You can, for example, make explicit rules against topics that target belief systems if those types of posts bother you as opposed to you simply dismissing them as drivel. It is also possible to argue rationally against bigots without insulting them or breaking any forum rules, insofar as you can present rational arguments to anything (even if the act of doing so to a wall, for example, isn't rational). You can (and I would) make the case that doing so is a waste of time, but I would also argue that confronting them in any other capacity is at least an equal waste of time at that point. Many forums have rules against derailing threads/going off-topic outside of off-topic subforums, and it's hard for people to spew hate in unrelated threads without going off-topic.
What is not okay is to create a situation whereby you define explicit rules, and then only enforce them against people you don't like. Regardless of whether the reason you don't like them is valid in your mind, that is dishonest practice. If a particular behavior is so bad that it merits censorship, the honest approach is to put it in the rules and prevent people from doing it.
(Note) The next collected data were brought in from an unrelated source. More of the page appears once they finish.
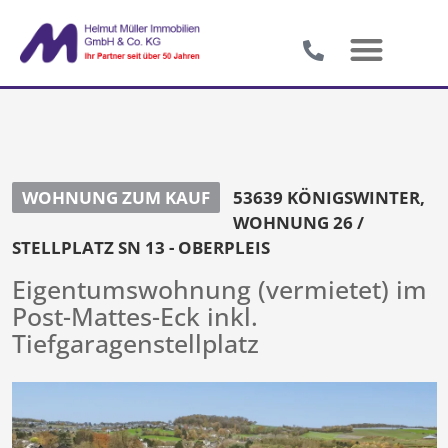
WOHNUNG ZUM KAUF
53639 KÖNIGSWINTER,
WOHNUNG 26 /
STELLPLATZ SN 13 - OBERPLEIS
Eigentumswohnung (vermietet) im
Post-Mattes-Eck inkl.
Tiefgaragenstellplatz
Similarly bad is to create vague nonsense like "no trolling" and then simply allow moderators sole discretion as to what constitutes "trolling", such that any post that people disagree with, even if it presents supporting evidence and is 100% on topic, can be defined as "trolling" if it so pleases the moderator, with appeals ignored outright. When you get dinged for repeating what a developer/moderator said (in writing, on the same forum) in a thread about the topic in question in order to explain your reasoning, you have flagrant dishonesty and one-sided moderation. Most sites have at least some language against this though, and it's really variant on whether it gets abused to oust people with critical opinions or if it's truly reserved for overt efforts to anger people.
Absent any moderation at all, most of the time it's just ad-hominem all over the place with frequent appeals to authority and a ton of one-liners thrown in to completely drown out anything resembling someone making an argument or even a useful observation. Take the ESPM comments section during the Sandusky story...lots of finger pointing and jokes in bad taste, not a whole lot about what was actually done by people involved and what theoretically should have been done. There was basically nothing worth reading in those comments and not a great deal to say to people making them. Political news stories are similar in my experience, though if it's not a huge story you might not get spammed out of sight.
Moderation here is one of the site's strongest aspects. I didn't realize that in detail at first because it was the first time I frequented a single forum to this extent, so it took until I had 10-20k posts across other boards to see the scope of differences one might encounter.